When we get real with ourselves and tell the truth about what is going on, we are left with a dilemma from which many cower. We have to stare down our perceived powerlessness. So common is our “but who am I to do that?” that the question frequently does not even get vocalized. Our failures in accountability, from my perspective, stem from our ongoing misread of our personal power and control.
This is a small example, but perhaps an instructive one. Most semesters some students are wait-listed for an upper level university class that I teach. Among these there are one or two who will write ahead to find out if I will let them in the class. There are a couple more who will write and ask me to tell them if someone doesn’t show up on the first night. There are usually more who just give up if they are not notified by the first week of class that the list has been opened.
There are 40 students allowed in the class and I rarely end a semester with more than 37. Among those 37 there are always at least two who don’t call ahead of time, but come to the first class, participate, and stay after to request that I sign an add slip. Even if it means an overage, I always let these students in the class. I have never had a successful student who contacted me ahead of time to ask for a hand getting into the class. I am not suggesting that there is anything wrong with their request for consideration. I would argue, however, that their powerlessness shows up in other ways like timely assignments, adequate preparation for exams, and asking questions.
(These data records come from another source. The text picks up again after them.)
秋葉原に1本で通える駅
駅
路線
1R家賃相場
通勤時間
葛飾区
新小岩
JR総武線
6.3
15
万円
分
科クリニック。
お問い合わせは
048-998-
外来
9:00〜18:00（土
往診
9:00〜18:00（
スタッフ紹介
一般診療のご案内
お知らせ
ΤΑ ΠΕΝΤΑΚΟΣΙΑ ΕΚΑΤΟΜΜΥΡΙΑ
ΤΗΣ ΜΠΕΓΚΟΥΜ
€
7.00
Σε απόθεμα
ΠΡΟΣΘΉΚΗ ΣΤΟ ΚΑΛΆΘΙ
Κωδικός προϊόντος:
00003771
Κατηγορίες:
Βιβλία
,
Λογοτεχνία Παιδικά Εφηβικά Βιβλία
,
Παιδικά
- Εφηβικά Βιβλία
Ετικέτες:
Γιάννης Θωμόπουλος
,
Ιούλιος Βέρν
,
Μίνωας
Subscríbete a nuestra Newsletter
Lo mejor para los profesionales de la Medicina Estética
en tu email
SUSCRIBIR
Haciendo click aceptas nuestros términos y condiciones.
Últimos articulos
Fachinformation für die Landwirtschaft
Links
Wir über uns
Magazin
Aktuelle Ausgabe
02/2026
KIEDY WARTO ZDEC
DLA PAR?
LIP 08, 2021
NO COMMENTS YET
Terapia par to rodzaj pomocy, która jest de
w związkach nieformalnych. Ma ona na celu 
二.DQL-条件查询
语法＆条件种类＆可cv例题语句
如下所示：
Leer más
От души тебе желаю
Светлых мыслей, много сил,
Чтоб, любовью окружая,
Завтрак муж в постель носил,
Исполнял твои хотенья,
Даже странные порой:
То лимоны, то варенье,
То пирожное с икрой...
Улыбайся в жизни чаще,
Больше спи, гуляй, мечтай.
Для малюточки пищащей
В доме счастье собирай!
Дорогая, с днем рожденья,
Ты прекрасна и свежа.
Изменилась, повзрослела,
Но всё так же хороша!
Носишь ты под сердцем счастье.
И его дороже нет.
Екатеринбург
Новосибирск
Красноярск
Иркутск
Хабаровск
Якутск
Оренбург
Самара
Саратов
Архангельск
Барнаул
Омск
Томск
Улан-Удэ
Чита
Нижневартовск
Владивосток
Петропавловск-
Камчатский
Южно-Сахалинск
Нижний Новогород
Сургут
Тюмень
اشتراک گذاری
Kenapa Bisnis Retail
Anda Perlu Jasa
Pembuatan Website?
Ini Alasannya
Such powerlessness is understandable. These students have been reinforced for being docile throughout their academic lives. Many are from working class families where they feel lucky to be in school at all. Their classes up till this point have sometimes had 200 or 300 students in a lecture hall. Even their advisors have been preoccupied with getting them to graduate instead of getting them to learn.
It is small wonder we are producing a a citizenry more familiar with complaining than with making social change.
Many of us in the US have reduced our personal and political power to a single annual or biannual vote. Many others have further reduced their power to an intention to vote, a complaint at the dinner table, or a Facebook repost. I recently did a small experiment in which I posted an out-of-focus selfie while wearing some new eyewear. In a matter of days the image had more than 80 Likes. I then posted a piece in support of abortion rights. In the same amount of time, there were eight. I know that my Facebook friends generally support reproductive choice, and my new glasses are great, but somehow my friends could not manage to read my post or click on Like.
While the small experiment is not scientific or even robust, it gets a bit to my point. Even our action is becoming inactive. Our robotic responses to calls to action are watered down to the point where an automated email to congress about something we barely understand seems bold. These situations take us even further from any solid recognition of our personal power.
I believe that when we aim at periodic voting as the height of our civic involvement, we are failing to recognize our power. We will get candidates like Donald Trump paraded before us because we have been snoozing. This past weekend I introduced some policital issues to my sister whom I love dearly and disagree with regularly. Somewhere in our flight to the middle class we tacitly agreed to avoid religion or politics in our conversations, however. That is until now. I cannot watch us be pitched into this new era of xenophobia without telling the truth.
Still, merely speaking truth underestimates my power to make a difference through action, and pulls me back from being accountable for outcomes.